Internet connection. social networkEn 2015 le rapport « New forms of Employement » d’Eurofound décrivait de manière précise et rigoureuse les nouvelles formes d’emploi qui apparaissaient et se développaient en Europe, avec pour chacune leurs avantages et inconvénients. Cette « mise à jour », littéralement, complète l’analyse des effets de la plupart et en modifie certaines.

Une nouvelle fois rédigé par Irene Mandle, ce rapport revient sur l’état actuel de ces nouvelles formes d’emploi et leurs effets sur les conditions de travail et la sécurité de statut des travailleurs concernés.

Contrairement au premier rapport, il n’y a pas dans cette mise à jour de comparaison de la présence et de la forme réelle de chacune de ces nouvelles organisations du travail entre les pays européens.

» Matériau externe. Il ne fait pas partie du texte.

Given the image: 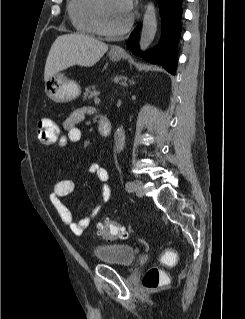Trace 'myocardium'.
Segmentation results:
<instances>
[{
	"instance_id": "myocardium-1",
	"label": "myocardium",
	"mask_w": 245,
	"mask_h": 319,
	"mask_svg": "<svg viewBox=\"0 0 245 319\" xmlns=\"http://www.w3.org/2000/svg\"><path fill=\"white\" fill-rule=\"evenodd\" d=\"M95 20L98 31L100 34L109 36V37H117L120 35L125 34L132 26L133 23V16L130 15L126 23L118 28V29H111L107 27L103 17V0H97L95 5Z\"/></svg>"
}]
</instances>
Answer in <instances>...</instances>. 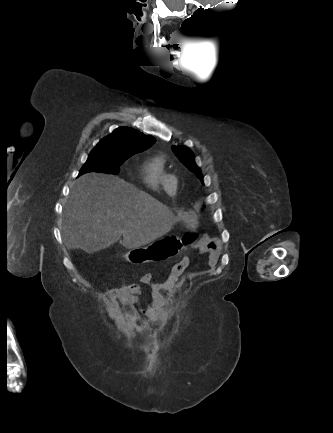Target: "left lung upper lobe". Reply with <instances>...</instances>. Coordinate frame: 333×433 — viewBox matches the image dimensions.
I'll return each mask as SVG.
<instances>
[{"label": "left lung upper lobe", "mask_w": 333, "mask_h": 433, "mask_svg": "<svg viewBox=\"0 0 333 433\" xmlns=\"http://www.w3.org/2000/svg\"><path fill=\"white\" fill-rule=\"evenodd\" d=\"M173 152L179 158V160L193 173L200 177L202 180V175L195 164L194 155L187 147L174 146L172 147Z\"/></svg>", "instance_id": "left-lung-upper-lobe-1"}]
</instances>
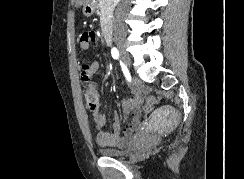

La mise à jour conserve sept des formes d’emploi, nouvelles ou qui avaient largement progressé depuis le début des années 2000 :

  • Les groupements d’employeurs (employee sharing) : un travailleur individuel est employé conjointement par plusieurs entreprises à temps partiel, ce qui le conduit à un CDI à temps-plein,
  • Le job sharing : un employeur unique va recourir à plusieurs temps partiels pour occuper un poste à temps plein,
  • Le management de transition (interim management): l’embauche non-permanente de managers ou d’experts pour gérer une situation ou un projet précis et balisé dans le temps,
  • Le travail occasionnel (casual work) : l’employeur n’est pas obligé de fournir du travail au salarié et peut le faire travailler (et le payer) « à la demande »,
  • Le travail nomade via les TIC : les travailleurs peuvent effectuer leur métier n’importe où et n’importe quand grâce aux technologies modernes,
  • Le travail par bons (voucher-based work) : le travailleur est rémunéré via des bons fournis par une organisation autorisée qui s’occupe du paiement des cotisations sociales,
  • Le « travail par portfolio » (portfolio work) : un travailleur indépendant a un grand nombre de clients pour chacun desquels il effectue des petites prestations.

Pour deux autres, il fait significativement évoluer les définitions :

  • « L’emploi de masse » (crowd employment) dans le rapport de 2015, une plateforme en ligne met en relation des employeurs et des travailleurs, souvent pour que des larges tâches soit fragmentées et réparties entre de nombreux travailleurs, devient en 2018 simplement le « travail par plateforme ». La mise à jour en élargit la définition, pour intégrer toute la diversité des activités et des pratiques de travail qui peuvent être régulées par des plateformes, là où la définition de 2015 se concentrait sur les plateformes de « micro-tâches » du type d’Amazon Mechanical Turk.
  • « L’emploi collaboratif » du rapport 2015 est devenu plus spécifiquement en 2018 le « travail indépendant collaboratif ». La mise à jour intègre et détaille sous ce terme les formes de portage salarial, les coopératives d’indépendants et les espaces de coworking (le lien entre ces trois types de structures ayant déjà été abordé par la Fondation).

Cette mise à jour approfondie et détaillée confirme l’importance du rapport du 2015 en tant que document de référence, et ajuste par ailleurs son contenu aux dernières évolutions des nouvelles formes d’emploi.